# Dwarf crays or shrimp?



## FistSlaminElite (Sep 2, 2015)

I really want some dwarf shrimp but I heard there's a chance my platys will shred them...not a fun prospect, especially if I order $60 shrimp all together, even buying a small herd at lfs is pricy, well then there's dwarf crays who are supposedly very peaceful and wont demolish my plants. The only problem is that wont the dwarf crays eat my BN pleco eggs? Or will the dad be even able to keep these small armored invaders away?


----------



## Arthur7 (Feb 22, 2013)

This are nice guys. On 05/11. I've done in 15 G. they do not have anything done evil. Food Tubifex.


----------



## Summer (Oct 3, 2011)

cute little things!


----------



## henningc (Apr 17, 2013)

That is a CPO and supposedly they don't harm plants. I'm a big crayfish advocate, but some of the dwarfs have personality issues and do mess with plants. My suggestion is check them out in a small planted tank.

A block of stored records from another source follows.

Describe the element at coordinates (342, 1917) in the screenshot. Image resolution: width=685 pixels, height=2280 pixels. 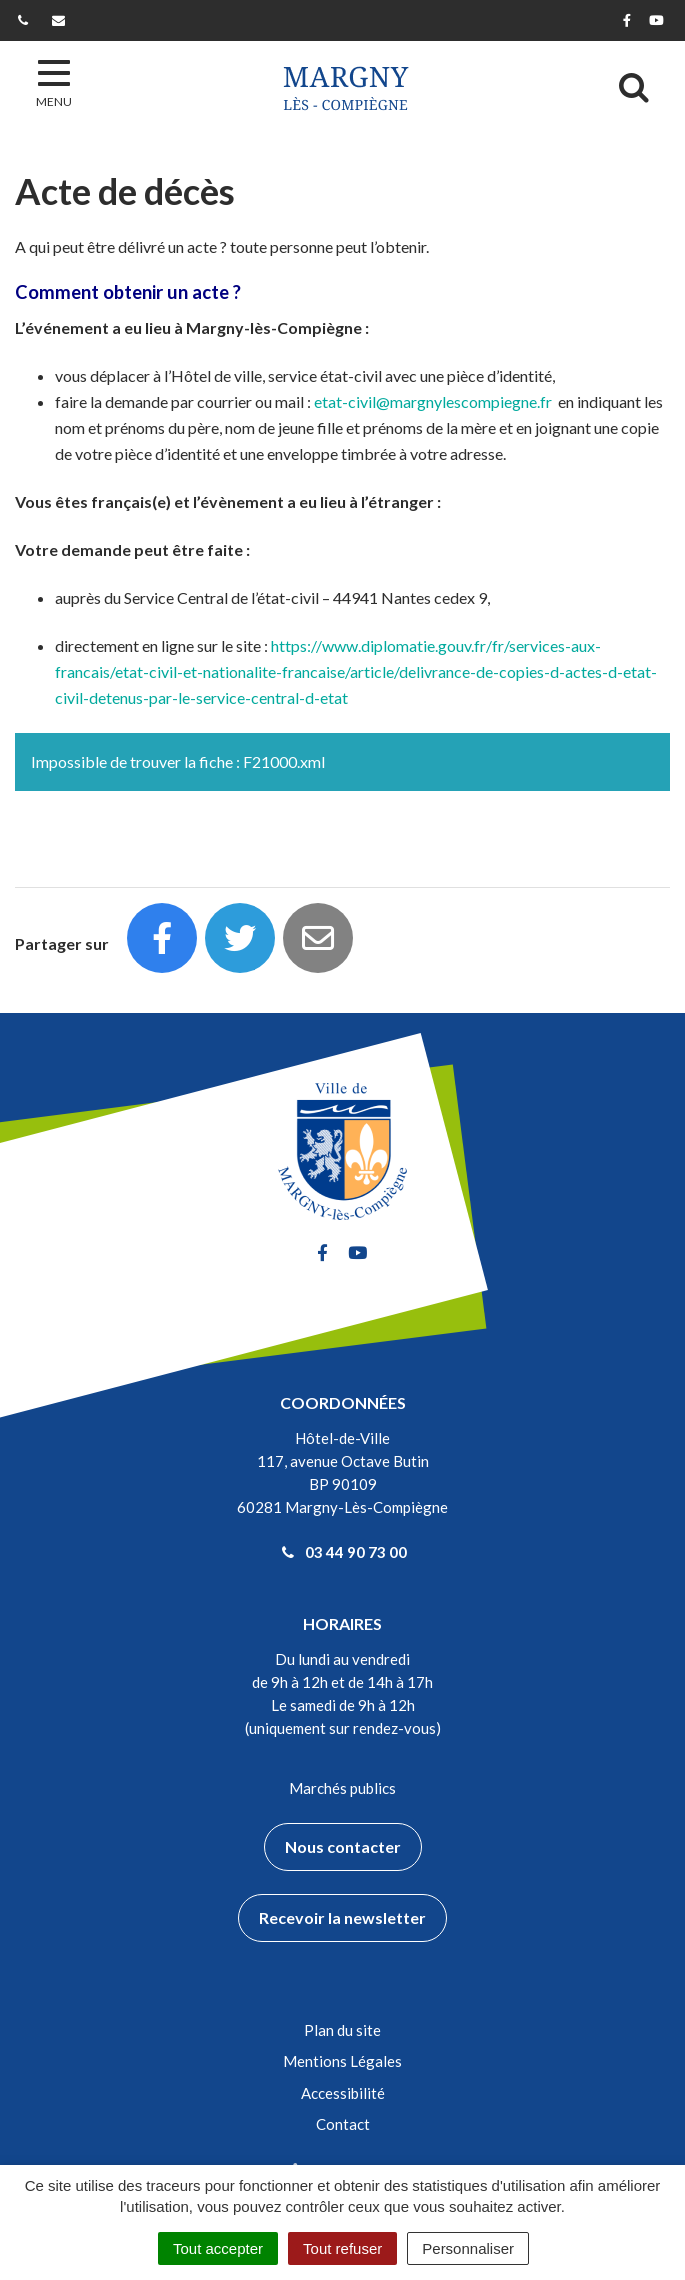 I see `Recevoir la newsletter` at that location.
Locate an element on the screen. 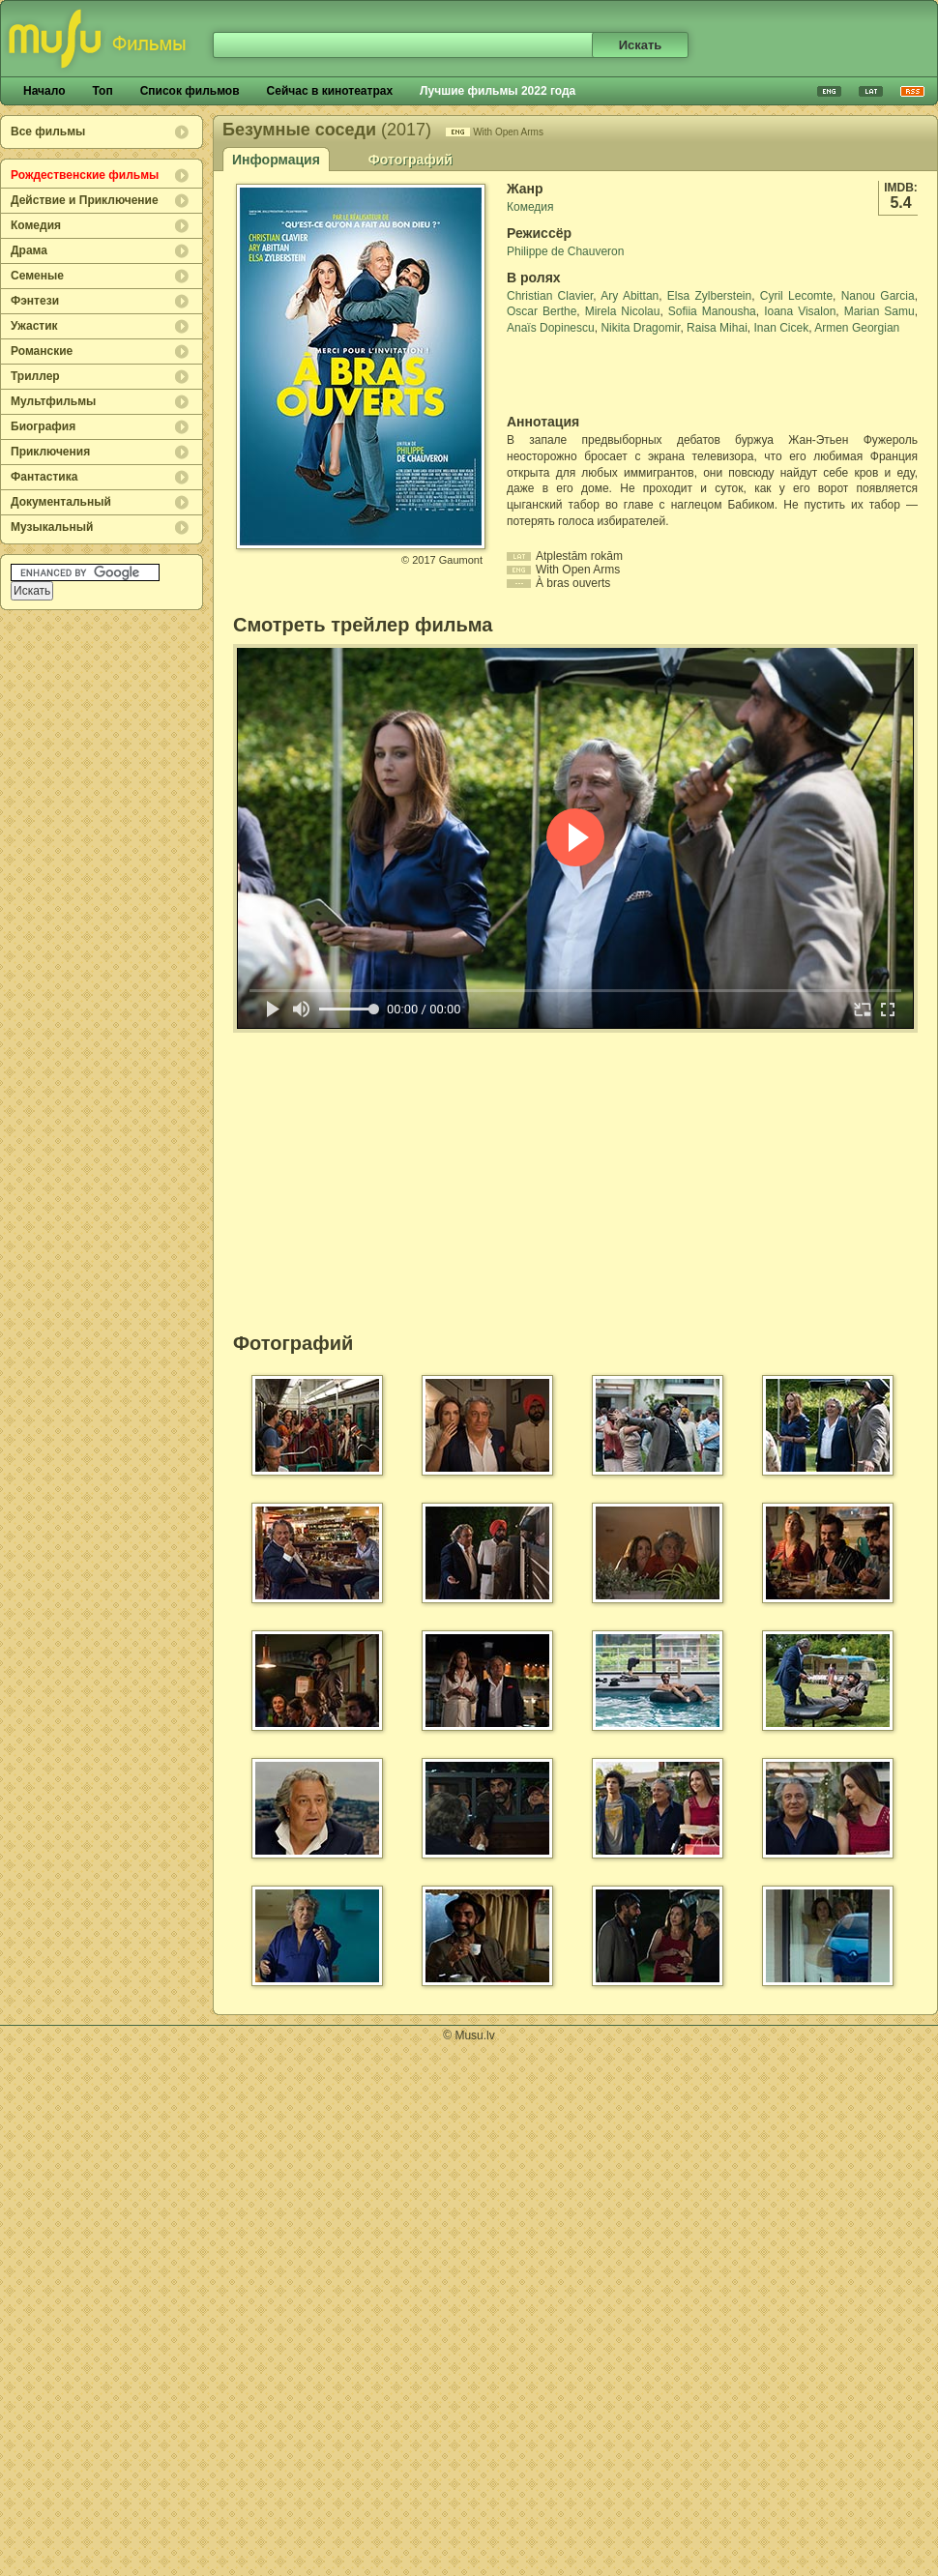  Ужастик is located at coordinates (34, 326).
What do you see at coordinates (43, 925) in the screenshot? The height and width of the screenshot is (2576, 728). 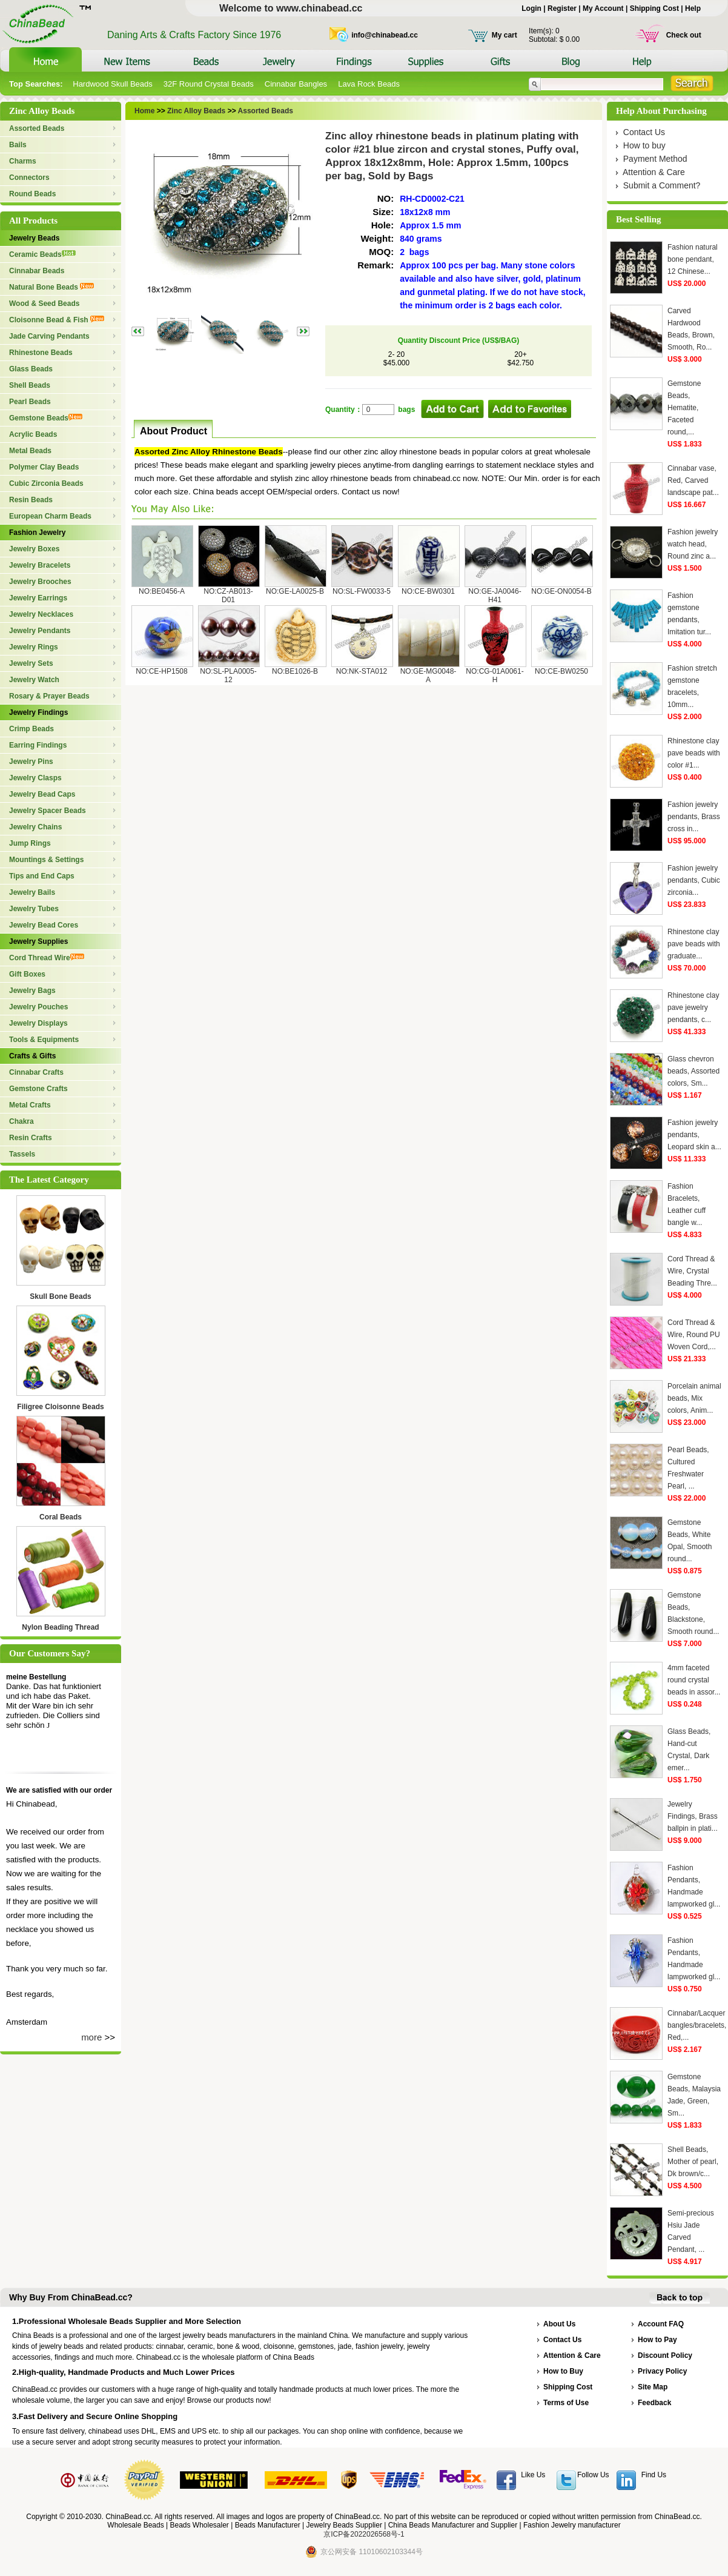 I see `Jewelry Bead Cores` at bounding box center [43, 925].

My experience with most, except a few with personality issues, is that they don't hurt plants if well fed. I use blanched green peas cut in half every other day and a shrimp pellet 1-2 x weekly.

If your Pleco defends the nest like most you likely will not lose many batches of eggs. Could happen, but if the crayfish are fed they will ignore or leave once threatened. 

RCS and other dwarf shrimp will not hurt plants at all. Can't vouch for ghost shrimp and they are nasty anyway. Mine actually keep the algae and biofilm down to a min.


----------



## FistSlaminElite (Sep 2, 2015)

I've decided dwarf shrimp in my main tank and I'm liking the sound of a coo joining my betta in his 5g hex


----------



## FistSlaminElite (Sep 2, 2015)

Cpo*


----------



## Chillwill007 (Aug 20, 2010)

Sorry new to cray fish but what's cpo stand for? Won't they crawl out the tank? My wife's friend catches one and gave it to me but it crawled out the tank from the heater cord and got lost in my son's play room. Needless to say we found him weeks late died and dried up in some toys.


----------